Collected data entries ::

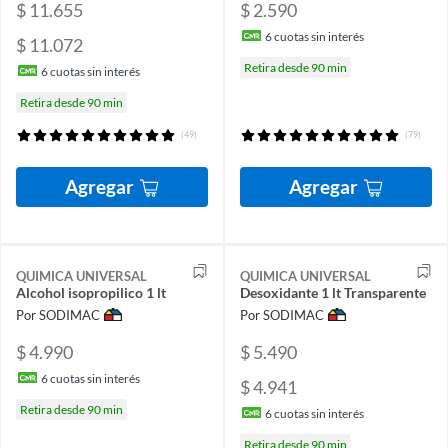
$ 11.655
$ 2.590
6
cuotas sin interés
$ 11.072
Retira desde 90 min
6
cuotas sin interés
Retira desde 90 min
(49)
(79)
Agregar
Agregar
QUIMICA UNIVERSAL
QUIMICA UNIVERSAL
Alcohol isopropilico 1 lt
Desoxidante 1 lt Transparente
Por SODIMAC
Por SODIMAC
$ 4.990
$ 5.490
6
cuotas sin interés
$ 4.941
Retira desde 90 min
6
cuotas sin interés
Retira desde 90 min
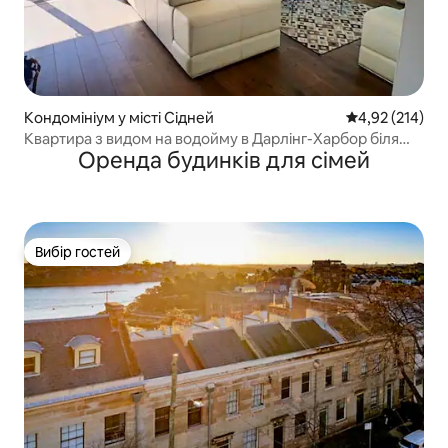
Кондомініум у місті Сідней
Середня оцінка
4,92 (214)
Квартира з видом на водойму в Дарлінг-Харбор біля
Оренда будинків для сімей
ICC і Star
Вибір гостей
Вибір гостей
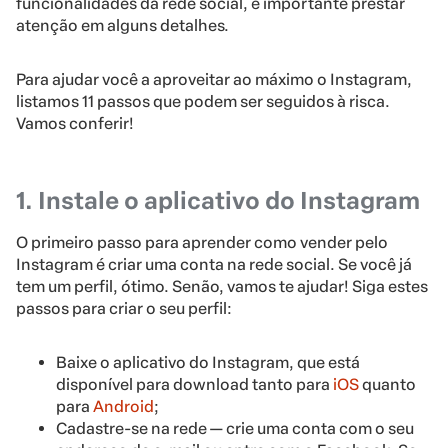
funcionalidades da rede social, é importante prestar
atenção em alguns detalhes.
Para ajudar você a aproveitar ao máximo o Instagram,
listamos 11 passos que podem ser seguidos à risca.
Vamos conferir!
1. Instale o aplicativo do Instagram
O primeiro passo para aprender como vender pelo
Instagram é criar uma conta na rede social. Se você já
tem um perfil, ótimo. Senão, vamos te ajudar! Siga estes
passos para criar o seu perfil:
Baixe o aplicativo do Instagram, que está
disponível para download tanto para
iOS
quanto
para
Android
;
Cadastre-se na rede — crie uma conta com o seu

* * *

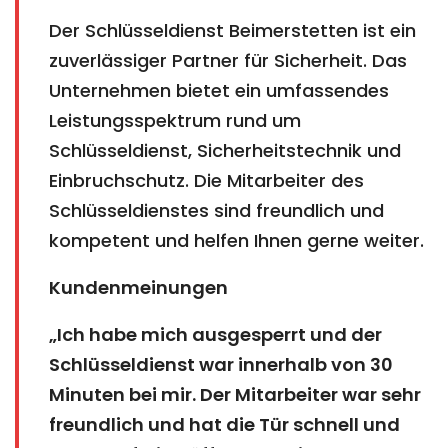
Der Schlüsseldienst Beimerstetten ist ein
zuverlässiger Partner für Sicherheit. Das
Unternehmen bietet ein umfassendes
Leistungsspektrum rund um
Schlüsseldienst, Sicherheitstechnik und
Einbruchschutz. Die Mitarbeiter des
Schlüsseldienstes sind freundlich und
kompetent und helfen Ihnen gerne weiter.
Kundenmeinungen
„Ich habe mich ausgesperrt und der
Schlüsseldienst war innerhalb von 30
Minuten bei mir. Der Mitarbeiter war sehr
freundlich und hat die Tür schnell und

PROBLEM REQUIREMENTS :: Wherever the string "rede" appears in a line above, copy that line.

WRITTEN ANSWER ::
funcionalidades da rede social, é importante prestar
Instagram é criar uma conta na rede social. Se você já
Cadastre-se na rede — crie uma conta com o seu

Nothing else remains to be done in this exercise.